──────── Provided data ────────
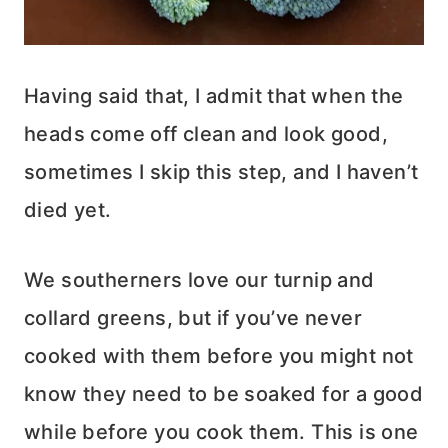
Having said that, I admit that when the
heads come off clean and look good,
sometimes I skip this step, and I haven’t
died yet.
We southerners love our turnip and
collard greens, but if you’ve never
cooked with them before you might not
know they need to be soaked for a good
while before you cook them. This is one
────────
──────── Provided data ────────
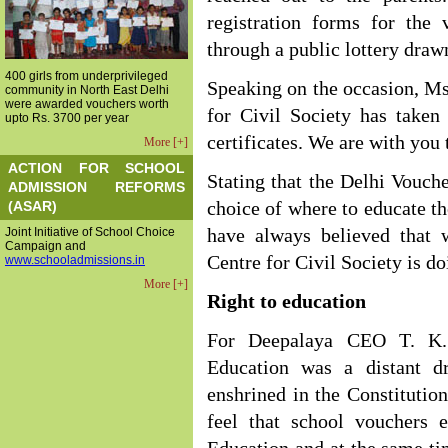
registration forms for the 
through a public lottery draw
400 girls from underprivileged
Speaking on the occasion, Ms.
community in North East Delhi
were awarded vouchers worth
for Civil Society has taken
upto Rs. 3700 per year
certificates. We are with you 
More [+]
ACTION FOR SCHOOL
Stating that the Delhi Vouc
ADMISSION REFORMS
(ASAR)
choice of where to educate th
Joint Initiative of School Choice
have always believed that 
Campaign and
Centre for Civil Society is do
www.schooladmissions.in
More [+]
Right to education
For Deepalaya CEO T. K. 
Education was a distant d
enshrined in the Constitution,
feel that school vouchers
────────
──────── Provided data ────────
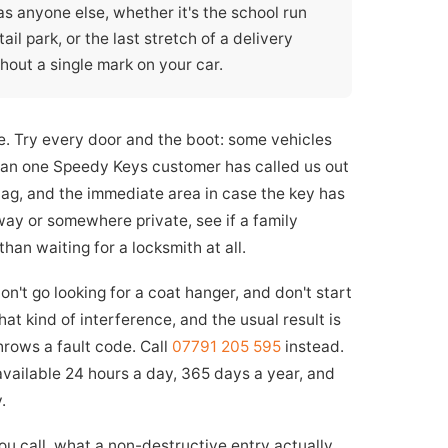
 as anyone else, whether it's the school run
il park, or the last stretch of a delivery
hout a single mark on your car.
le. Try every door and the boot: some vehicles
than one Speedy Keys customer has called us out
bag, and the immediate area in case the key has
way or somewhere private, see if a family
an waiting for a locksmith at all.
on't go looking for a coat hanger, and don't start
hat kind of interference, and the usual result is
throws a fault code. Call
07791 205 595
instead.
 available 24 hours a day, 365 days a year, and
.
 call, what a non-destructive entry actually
────────
▶ Exercise directions: Please, from the material above, copy only the lines from the line with "upto Rs. 3700 per year" up to and including the line with "feel that school vouchers", exactly as written.

▶ Answer below:
upto Rs. 3700 per year
certificates. We are with you 
More [+]
ACTION FOR SCHOOL
Stating that the Delhi Vouc
ADMISSION REFORMS
(ASAR)
choice of where to educate th
Joint Initiative of School Choice
have always believed that 
Campaign and
Centre for Civil Society is do
www.schooladmissions.in
More [+]
Right to education
For Deepalaya CEO T. K. 
Education was a distant d
enshrined in the Constitution,
feel that school vouchers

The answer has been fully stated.